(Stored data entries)
[Start of section]

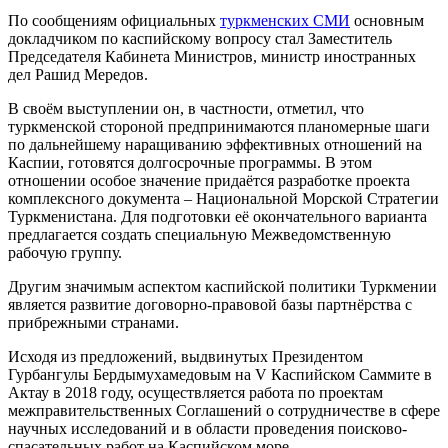
По сообщениям официальных
туркменских СМИ
основным
докладчиком по каспийскому вопросу стал Заместитель
Председателя Кабинета Министров, министр иностранных
дел Рашид Мередов.
В своём выступлении он, в частности, отметил, что
туркменской стороной предпринимаются планомерные шаги
по дальнейшему наращиванию эффективных отношений на
Каспии, готовятся долгосрочные программы. В этом
отношении особое значение придаётся разработке проекта
комплексного документа – Национальной Морской Стратегии
Туркменистана. Для подготовки её окончательного варианта
предлагается создать специальную Межведомственную
рабочую группу.
Другим значимым аспектом каспийской политики Туркмении
является развитие договорно-правовой базы партнёрства с
прибрежными странами.
Исходя из предложений, выдвинутых Президентом
Гурбангулы Бердымухамедовым на V Каспийском Саммите в
Актау в 2018 году, осуществляется работа по проектам
межправительственных Соглашений о сотрудничестве в сфере
научных исследований и в области проведения поисково-
спасательных работ на Каспийском море.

[End of section]

→ **THE PROBLEM**:
Could you print exactly the lines from the one containing "научных исследований и" through the last line of the records above?

→ **EXERCISE SOLUTION**:
научных исследований и в области проведения поисково-
спасательных работ на Каспийском море.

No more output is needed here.